I covered my mouth laughing. “That’s terrible.”
“But effective,” he replied. “And if you worried about being seen,” he added, “you can just park in my garage.”
I sat on the edge of the tub, staring at the floor. I knew it was wrong. The conversations were already wrong. The kiss had crossed the line. A night out together… that was stepping over it. But my mind kept justifying it as just one night going out and having fun.
I hated how easily my thoughts started working for him instead of against him.
“I don’t do reckless and messy,” I said seriously, letting him know.
“I know,” he replied. “That’s why I’m doing everything intentional to make sure you stay in the clear. I’m the single one, remember.”
He was right. I realized what scared me wasn’t him. It was how badly I wanted to go.
I had never done anything spontaneous that wasn’t scheduled, practical, or family-approved. Every memory of my twenties felt like fun that had structure.
And there was a night I couldn’t plan. A version of me I’d never met.
If I said no… I’d always wonder. If I said yes… there was no pretending I didn’t choose it.
I closed my eyes.
“They won’t be back until late tomorrow evening …”
I didn’t know if I said that for him or for me.
“…okay.”
The response wasn’t loud but to my own ears, it was.
“What should I wear?”
“None of that fancy stuff. Be comfortable. I’m giving you a glimpse of my world.”
My stomach flipped and I almost threw up. From what Niv had told me… his world wasn’t mine. That scared me, but not enough to stop me.

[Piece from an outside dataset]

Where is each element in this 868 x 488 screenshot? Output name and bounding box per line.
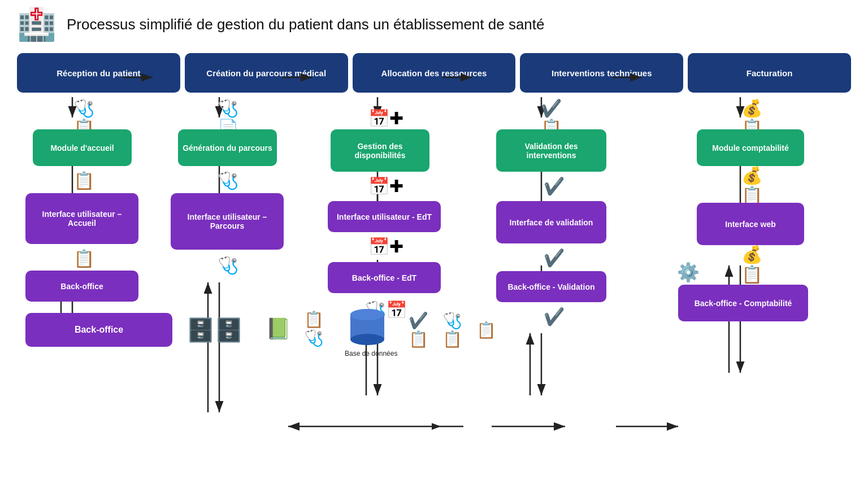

The GPS displayed that I was less than a mile away when my nerves kicked into overdrive. The sun was starting to set, like the world was winding down and I was just stepping into something.
Stacks stood at the end of his driveway waiting, one hand in his pocket, the other lifting slightly to guide me forward.

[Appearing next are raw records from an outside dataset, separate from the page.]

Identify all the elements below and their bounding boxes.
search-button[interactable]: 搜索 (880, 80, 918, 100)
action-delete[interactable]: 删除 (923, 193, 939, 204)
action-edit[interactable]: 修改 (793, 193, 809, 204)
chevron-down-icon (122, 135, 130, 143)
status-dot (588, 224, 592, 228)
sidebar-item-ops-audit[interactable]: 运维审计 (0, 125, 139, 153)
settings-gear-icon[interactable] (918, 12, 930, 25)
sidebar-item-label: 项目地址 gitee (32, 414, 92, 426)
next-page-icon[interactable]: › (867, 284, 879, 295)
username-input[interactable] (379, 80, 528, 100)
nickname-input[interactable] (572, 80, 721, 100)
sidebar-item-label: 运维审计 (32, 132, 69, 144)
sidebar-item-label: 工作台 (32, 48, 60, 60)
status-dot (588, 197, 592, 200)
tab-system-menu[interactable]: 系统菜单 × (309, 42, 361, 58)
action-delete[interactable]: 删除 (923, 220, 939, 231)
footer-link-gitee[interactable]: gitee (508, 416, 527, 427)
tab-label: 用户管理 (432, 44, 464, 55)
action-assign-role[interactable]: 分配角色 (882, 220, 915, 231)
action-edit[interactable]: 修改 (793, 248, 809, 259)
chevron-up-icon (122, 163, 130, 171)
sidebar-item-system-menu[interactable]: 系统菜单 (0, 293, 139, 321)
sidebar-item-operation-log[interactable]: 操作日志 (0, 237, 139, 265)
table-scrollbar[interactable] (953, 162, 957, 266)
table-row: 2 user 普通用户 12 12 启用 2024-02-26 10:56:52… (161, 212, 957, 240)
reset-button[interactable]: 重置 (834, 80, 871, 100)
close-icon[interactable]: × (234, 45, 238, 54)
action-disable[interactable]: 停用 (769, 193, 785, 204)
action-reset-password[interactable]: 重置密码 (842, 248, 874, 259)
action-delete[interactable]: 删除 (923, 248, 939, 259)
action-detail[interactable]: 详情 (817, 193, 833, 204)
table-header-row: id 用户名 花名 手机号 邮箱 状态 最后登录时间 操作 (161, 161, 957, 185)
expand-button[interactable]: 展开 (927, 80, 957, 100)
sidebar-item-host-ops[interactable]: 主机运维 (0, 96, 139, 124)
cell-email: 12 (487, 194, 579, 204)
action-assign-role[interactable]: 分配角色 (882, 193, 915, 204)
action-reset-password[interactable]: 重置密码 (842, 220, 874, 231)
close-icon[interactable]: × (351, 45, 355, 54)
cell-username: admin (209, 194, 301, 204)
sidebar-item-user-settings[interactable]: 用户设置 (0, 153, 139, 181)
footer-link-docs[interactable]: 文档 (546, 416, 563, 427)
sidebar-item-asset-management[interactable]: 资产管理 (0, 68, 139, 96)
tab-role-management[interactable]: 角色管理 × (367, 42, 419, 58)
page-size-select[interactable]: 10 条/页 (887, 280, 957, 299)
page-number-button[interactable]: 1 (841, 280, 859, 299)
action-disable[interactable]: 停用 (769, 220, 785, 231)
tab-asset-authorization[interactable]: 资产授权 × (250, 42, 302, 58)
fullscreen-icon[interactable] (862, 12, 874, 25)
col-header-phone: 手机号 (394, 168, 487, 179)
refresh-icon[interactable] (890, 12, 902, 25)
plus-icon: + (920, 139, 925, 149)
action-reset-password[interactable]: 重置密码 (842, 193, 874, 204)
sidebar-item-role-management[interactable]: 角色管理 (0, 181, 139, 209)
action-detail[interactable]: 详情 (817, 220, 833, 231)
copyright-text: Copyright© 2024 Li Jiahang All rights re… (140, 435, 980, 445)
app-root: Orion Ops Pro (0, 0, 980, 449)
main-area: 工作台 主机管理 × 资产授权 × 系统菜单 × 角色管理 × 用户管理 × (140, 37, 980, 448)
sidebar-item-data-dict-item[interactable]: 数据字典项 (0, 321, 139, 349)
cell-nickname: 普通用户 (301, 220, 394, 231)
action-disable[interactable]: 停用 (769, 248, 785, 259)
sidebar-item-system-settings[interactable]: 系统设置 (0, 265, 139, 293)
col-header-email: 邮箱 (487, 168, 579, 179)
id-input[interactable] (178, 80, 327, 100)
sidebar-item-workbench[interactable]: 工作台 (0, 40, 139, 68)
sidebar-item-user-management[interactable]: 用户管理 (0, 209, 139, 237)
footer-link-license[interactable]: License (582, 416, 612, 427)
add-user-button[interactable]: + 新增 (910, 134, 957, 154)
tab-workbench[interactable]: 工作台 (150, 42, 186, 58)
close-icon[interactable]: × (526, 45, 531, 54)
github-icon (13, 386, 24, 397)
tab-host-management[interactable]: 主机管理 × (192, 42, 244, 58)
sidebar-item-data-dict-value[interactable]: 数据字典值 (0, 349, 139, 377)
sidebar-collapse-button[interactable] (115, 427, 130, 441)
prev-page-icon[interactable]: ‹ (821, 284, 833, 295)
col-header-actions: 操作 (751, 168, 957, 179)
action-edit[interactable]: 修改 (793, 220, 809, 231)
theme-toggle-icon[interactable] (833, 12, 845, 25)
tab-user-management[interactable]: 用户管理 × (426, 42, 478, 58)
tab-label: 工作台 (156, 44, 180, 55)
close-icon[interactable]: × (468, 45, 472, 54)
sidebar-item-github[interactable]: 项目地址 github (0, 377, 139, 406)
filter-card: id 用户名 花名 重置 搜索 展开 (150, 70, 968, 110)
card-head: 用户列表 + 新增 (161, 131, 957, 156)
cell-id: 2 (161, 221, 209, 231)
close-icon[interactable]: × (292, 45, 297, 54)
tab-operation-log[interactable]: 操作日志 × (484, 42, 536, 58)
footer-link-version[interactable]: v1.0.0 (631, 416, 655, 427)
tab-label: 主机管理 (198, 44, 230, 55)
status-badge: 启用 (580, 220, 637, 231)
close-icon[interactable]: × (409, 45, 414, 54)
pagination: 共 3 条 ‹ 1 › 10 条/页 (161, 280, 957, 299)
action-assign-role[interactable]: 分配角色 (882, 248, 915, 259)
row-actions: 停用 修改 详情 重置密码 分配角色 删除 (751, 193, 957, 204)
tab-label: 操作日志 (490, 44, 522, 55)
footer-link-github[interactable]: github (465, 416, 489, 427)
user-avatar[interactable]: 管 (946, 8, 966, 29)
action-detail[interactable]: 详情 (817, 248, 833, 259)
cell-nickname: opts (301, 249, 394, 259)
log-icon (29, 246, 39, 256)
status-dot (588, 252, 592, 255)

“Straight… straight… a little more,” he said, walking backward as I pulled in.
I pressed the brake gently.
He nodded. “Perfect.”
Before I could even put the car fully in park, the garage door was already lowering behind me, sealing the vehicle in from the outside world.

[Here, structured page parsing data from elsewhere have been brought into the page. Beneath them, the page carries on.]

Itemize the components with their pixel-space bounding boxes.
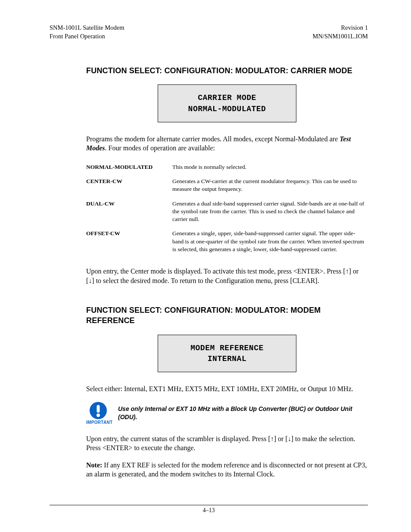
lcd-line: CARRIER MODE: [158, 93, 296, 103]
table-row: NORMAL-MODULATED This mode is normally s…: [86, 161, 368, 175]
mode-desc: Generates a dual side-band suppressed ca…: [172, 197, 368, 227]
note-label: Note:: [86, 461, 102, 469]
mode-desc: Generates a CW-carrier at the current mo…: [172, 175, 368, 197]
carrier-mode-intro: Programs the modem for alternate carrier…: [86, 134, 368, 153]
header-chapter: Front Panel Operation: [50, 32, 124, 41]
header-revision: Revision 1: [313, 24, 368, 32]
modem-reference-note: Note: If any EXT REF is selected for the…: [86, 460, 368, 479]
mode-desc: Generates a single, upper, side-band-sup…: [172, 227, 368, 257]
svg-point-2: [97, 414, 100, 417]
header-left: SNM-1001L Satellite Modem Front Panel Op…: [50, 24, 124, 40]
lcd-display-modem-reference: MODEM REFERENCE INTERNAL: [158, 335, 296, 372]
important-callout: IMPORTANT Use only Internal or EXT 10 MH…: [86, 401, 368, 425]
modem-reference-select: Select either: Internal, EXT1 MHz, EXT5 …: [86, 384, 368, 394]
header-doc-number: MN/SNM1001L.IOM: [313, 32, 368, 41]
page-number: 4–13: [203, 507, 215, 513]
page-footer: 4–13: [50, 505, 368, 514]
lcd-line: MODEM REFERENCE: [158, 343, 296, 354]
carrier-modes-table: NORMAL-MODULATED This mode is normally s…: [86, 161, 368, 257]
table-row: OFFSET-CW Generates a single, upper, sid…: [86, 227, 368, 257]
section-heading-carrier-mode: FUNCTION SELECT: CONFIGURATION: MODULATO…: [86, 65, 368, 76]
header-right: Revision 1 MN/SNM1001L.IOM: [313, 24, 368, 40]
carrier-mode-outro: Upon entry, the Center mode is displayed…: [86, 267, 368, 285]
exclamation-icon: [89, 401, 107, 420]
table-row: CENTER-CW Generates a CW-carrier at the …: [86, 175, 368, 197]
modem-reference-entry: Upon entry, the current status of the sc…: [86, 434, 368, 453]
table-row: DUAL-CW Generates a dual side-band suppr…: [86, 197, 368, 227]
page-content: FUNCTION SELECT: CONFIGURATION: MODULATO…: [50, 65, 368, 479]
mode-name: NORMAL-MODULATED: [86, 161, 172, 175]
lcd-line: NORMAL-MODULATED: [158, 104, 296, 115]
section-heading-modem-reference: FUNCTION SELECT: CONFIGURATION: MODULATO…: [86, 305, 368, 326]
text-span: . Four modes of operation are available:: [105, 144, 215, 152]
mode-desc: This mode is normally selected.: [172, 161, 368, 175]
svg-rect-1: [97, 405, 100, 413]
important-icon-container: IMPORTANT: [86, 401, 110, 425]
page-header: SNM-1001L Satellite Modem Front Panel Op…: [50, 24, 368, 40]
lcd-line: INTERNAL: [158, 354, 296, 364]
mode-name: CENTER-CW: [86, 175, 172, 197]
mode-name: OFFSET-CW: [86, 227, 172, 257]
mode-name: DUAL-CW: [86, 197, 172, 227]
header-product: SNM-1001L Satellite Modem: [50, 24, 124, 32]
important-label: IMPORTANT: [86, 420, 110, 425]
text-span: Programs the modem for alternate carrier…: [86, 135, 339, 143]
lcd-display-carrier-mode: CARRIER MODE NORMAL-MODULATED: [158, 84, 296, 122]
note-text: If any EXT REF is selected for the modem…: [86, 461, 367, 478]
important-text: Use only Internal or EXT 10 MHz with a B…: [118, 401, 368, 421]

I glanced over to the passenger seat at a small bag before tossing it into the backseat. I’d packed light toiletries and lounge clothes. Nothing crazy. Just in case we came back early and talked or watched something and I wanted to be comfortable.
I shoved it farther behind the seat because I didn’t want him thinking it was some spend-the-night-whore bag.
By the time I reached for the driver door, he beat me to it. The door opened and cool evening air rushed in.
I laughed softly. “Hey.”
He took my hand instead of answering first, pulling me up into a hug.
“Hey,” he said against me.
My heart was racing so fast it almost embarrassed me. A door opened and a hug shouldn’t feel like that. It shouldn’t feel intentional… chosen… like he was actually glad I came.
We pulled apart and he looked at me slowly from my face down to my shoes.
“You look beautiful.”
I glanced down at myself and gave him a look. “Boy, please.”
He laughed. “What? You do.”
“Thank you.”
All I had on was a fitted tee, ripped jeans, and my Chanel sneakers.
He motioned toward the door guiding us inside. “Have you ate?”
“A little earlier.”
“Good,” he said. “I just cooked.”
My eyebrows shot up. “Cooked what?”
He laughed, hands lifting in surrender. “Hold on now. I ain’t a chef. But I can do a little something.”
I smiled, hoping he didn’t take offense. “No, not like that. I just… don’t know many men who cook outside of grilling.”
In my mind, though, it hit different. A man taking weight off his woman was attractive in the best way. Coming home mentally drained and dinner already handled? Clean kitchen? Peace waiting on you?
I don’t care how tired I am. I’m going to find the energy to fuck the shit out of him for that. That is top level foreplay.
He walked toward the kitchen. “Fried chicken and jambalaya.”
My stomach reacted before my mouth did.
“It smells good.”
“Thank you.”
He stepped closer and pulled me into another hug.
“Go sit,” he whispered in my ear. “I don’t want you drinking on an empty stomach.”
Before I could respond, his lips brushed lightly against the side of my neck landing with a full kiss.